Opioids have been increasingly prescribed, particularly in the South and Midwest where there can be as many as 1.5 opioid prescriptions per person. This has direct correlations to heroin use as prescription users will often make the switch to heroin when their prescription gets discontinued.

The problem is further complicated because these areas with high opioid usage generally don’t have advanced HIV prevention programs available, and needle exchange programs are less prevalent.

Statistics on Opioids

Healthcare

  • Drug use can also increase the risk of contracting infections. HIV and hepatitis C (a serious liver disease) can occur from sharing injection equipment or from unsafe practices such as condom-less sex. Infection of the heart and its valves (endocarditis) and skin infection (cellulitis) can occur after exposure to bacteria by injection drug use.

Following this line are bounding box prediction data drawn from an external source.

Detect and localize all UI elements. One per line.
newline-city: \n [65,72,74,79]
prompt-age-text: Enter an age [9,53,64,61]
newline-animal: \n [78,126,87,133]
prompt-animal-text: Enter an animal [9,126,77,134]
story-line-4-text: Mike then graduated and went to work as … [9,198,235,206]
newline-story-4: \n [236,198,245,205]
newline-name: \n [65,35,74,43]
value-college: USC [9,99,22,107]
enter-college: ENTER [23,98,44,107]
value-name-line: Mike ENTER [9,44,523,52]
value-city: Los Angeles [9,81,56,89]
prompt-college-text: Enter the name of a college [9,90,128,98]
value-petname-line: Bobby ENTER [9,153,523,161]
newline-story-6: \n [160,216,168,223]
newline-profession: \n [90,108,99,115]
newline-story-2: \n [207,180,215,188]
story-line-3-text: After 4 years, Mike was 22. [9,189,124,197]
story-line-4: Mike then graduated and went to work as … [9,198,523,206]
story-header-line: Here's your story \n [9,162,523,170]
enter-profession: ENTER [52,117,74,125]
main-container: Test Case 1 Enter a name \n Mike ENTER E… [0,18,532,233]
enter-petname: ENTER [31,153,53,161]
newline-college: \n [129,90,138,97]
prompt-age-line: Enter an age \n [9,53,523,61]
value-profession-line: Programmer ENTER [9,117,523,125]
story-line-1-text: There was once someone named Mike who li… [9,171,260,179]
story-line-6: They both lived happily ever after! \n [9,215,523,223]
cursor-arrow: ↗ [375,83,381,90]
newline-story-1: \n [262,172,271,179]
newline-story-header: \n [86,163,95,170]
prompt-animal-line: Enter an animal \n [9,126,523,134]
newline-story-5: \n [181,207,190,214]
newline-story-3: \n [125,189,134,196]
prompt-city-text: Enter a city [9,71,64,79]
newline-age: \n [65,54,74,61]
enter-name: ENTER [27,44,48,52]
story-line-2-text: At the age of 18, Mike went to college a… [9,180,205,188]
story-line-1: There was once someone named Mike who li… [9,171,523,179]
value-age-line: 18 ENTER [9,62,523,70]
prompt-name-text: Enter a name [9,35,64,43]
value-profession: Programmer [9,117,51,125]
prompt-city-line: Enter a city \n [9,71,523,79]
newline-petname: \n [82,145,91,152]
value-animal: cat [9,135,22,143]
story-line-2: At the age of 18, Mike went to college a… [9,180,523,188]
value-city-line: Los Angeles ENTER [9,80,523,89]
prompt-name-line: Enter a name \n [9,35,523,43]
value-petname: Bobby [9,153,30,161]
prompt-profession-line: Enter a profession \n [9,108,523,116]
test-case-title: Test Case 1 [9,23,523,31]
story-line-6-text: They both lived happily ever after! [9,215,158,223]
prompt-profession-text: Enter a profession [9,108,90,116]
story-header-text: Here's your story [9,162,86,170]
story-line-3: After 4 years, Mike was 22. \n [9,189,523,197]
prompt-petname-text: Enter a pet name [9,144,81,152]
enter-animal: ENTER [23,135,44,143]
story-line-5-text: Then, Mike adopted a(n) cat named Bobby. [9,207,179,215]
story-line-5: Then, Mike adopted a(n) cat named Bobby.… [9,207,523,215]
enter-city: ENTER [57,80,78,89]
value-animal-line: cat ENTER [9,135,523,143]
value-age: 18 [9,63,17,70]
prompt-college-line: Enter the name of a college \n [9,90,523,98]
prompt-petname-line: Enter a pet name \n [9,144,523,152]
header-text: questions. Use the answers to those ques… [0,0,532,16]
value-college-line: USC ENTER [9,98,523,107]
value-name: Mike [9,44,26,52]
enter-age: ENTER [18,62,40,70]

    • Addiction and HIV/AIDs are intertwined epidemics.

 

  • Nevirapine side effects—Studies have linked the HIV medicine nevirapine (also called Viramune or NVP) to a higher risk of rashes and liver problems for women with higher CD4 counts.

  • Ritonavir side effects—The HIV medicine ritonavir (also called Norvir or RTV) may cause more nausea and vomiting in women. It is sometimes prescribed to help other HIV medicines work better.

  • Health problems that can be linked to drug abuse are long and troublesome. Adding addiction on top of that while undergoing treatment can cause harm to one's mental health.